[RECORDS SUPPLIED]
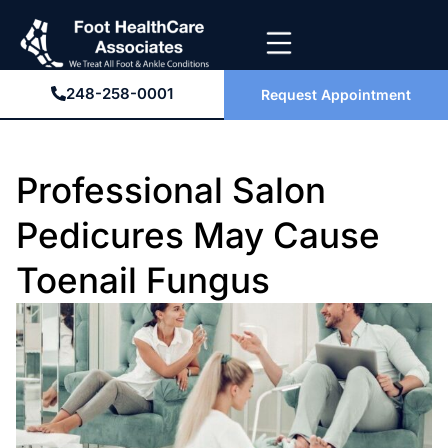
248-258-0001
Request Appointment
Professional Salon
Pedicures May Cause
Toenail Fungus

...

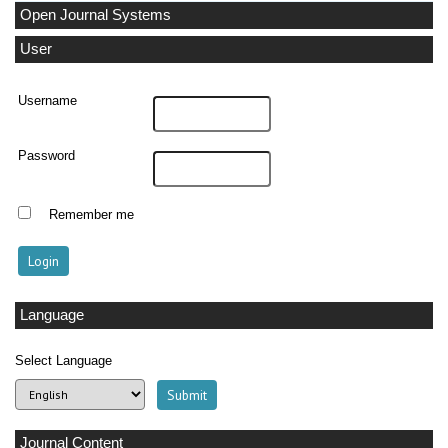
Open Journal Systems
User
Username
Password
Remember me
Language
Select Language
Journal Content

[WORK INSTRUCTION] Using the entries shown above, reproduce verbatim the lines from the line bearing "Request Appointment" to the line bearing "Toenail Fungus", inclusive.

[RESPONSE TO THE TASK]
Request Appointment
Professional Salon
Pedicures May Cause
Toenail Fungus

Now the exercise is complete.